Flexibility without determinism is a dead end. it produces a platform that can accept upgrades but cannot ship them with confidence, and the organisation eventually learns not to touch production firmware. Determinism without flexibility is a different dead end. a stable system frozen on the day it leaves the factory. The combination, delivered on a cost-effective platform that spans multiple products, is what makes a living product commercially viable at scale.
The XCORE® approach
XCORE was designed from first principles around this combination. Three properties matter most for OEMs building living products in an AI-driven market:
- True hardware parallelism. Independent processing resources execute concurrently on dedicated hardware. New AI models and new functionality can be added without competing with existing tasks for a shared execution unit.

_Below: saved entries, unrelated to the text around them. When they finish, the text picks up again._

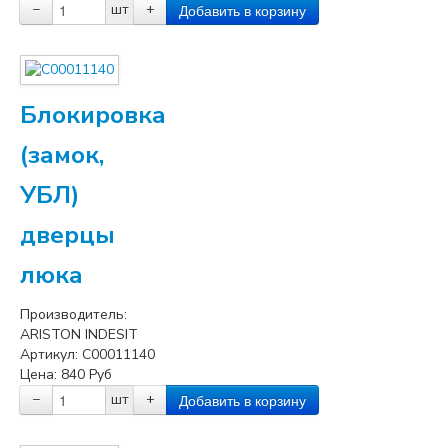
−
шт
+
Блокировка
(замок,
УБЛ)
дверцы
люка
Производитель:
ARISTON INDESIT
Артикул:
C00011140
Цена:
840
Руб
−
шт
+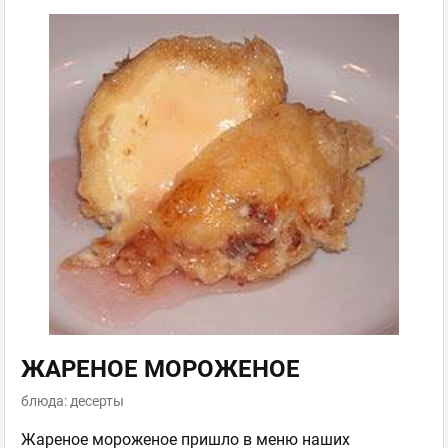
ЖАРЕНОЕ МОРОЖЕНОЕ
блюда: десерты
Жареное мороженое пришло в меню наших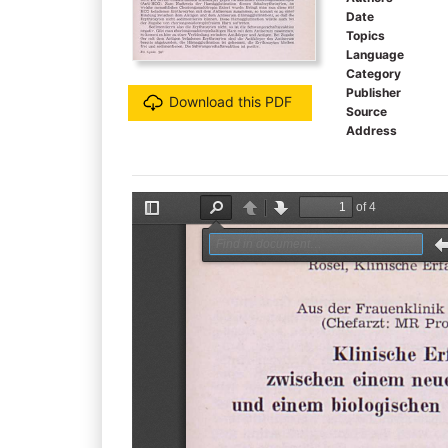
Date
Topics
Language
Category
Publisher
Download this PDF
Source
Address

- Static resource allocation. Memory, I/O, and compute are assigned at compile time. New modules arrive with guaranteed resources; existing modules keep guaranteed isolation. Nothing contends for anything at runtime.
- Deterministic execution. Timing is a specifiable, verifiable property of the design. What you measure in simulation is what runs on the device, in the customer’s home or factory, every time.
The practical consequence is straightforward. An OEM can extend a deployed product’s capabilities, a new on-device AI model, a richer audio algorithm, a new sensor fusion routine, an additional communication protocol and know, with engineering confidence rather than statistical hope, that the upgrade will land cleanly on every unit in the field. And because the same architecture scales across multiple SKUs and product lines, that investment pays back across the portfolio rather than a single product.
What this unlocks
When deployed hardware is treated as a living product, the strategic options available to an OEM widen significantly. Products can launch earlier, with a deliberate plan to grow into their roadmap in the field, rather than waiting for “complete” hardware that is already a generation behind. Teams can respond to new AI capabilities, new standards, and shifting customer needs in software time rather than silicon time. Recurring revenue becomes viable on products that were previously a one-time sale.
Differentiation is no longer just the specification at launch, it is the pace of improvement afterwards, which is far harder for competitors to match.
A different question at silicon selection
For most of the history of embedded systems, the question at silicon selection has been: what can this part do on day one, at the lowest possible unit cost? It is the right question for a product that will never change, in a market where the pace of innovation is slow. It is the wrong question for a living product in a market reshaped by AI.
The more valuable question now is: what can this part become, in the hands of our customers, across our portfolio, over the next ten years? Flexible, deterministic, parallel silicon is what makes that question answerable. OEMs who design around it stop shipping products and start shipping platforms, and the innovation cycle stops being set by the hardware, and starts being set by the ambition of the team behind it.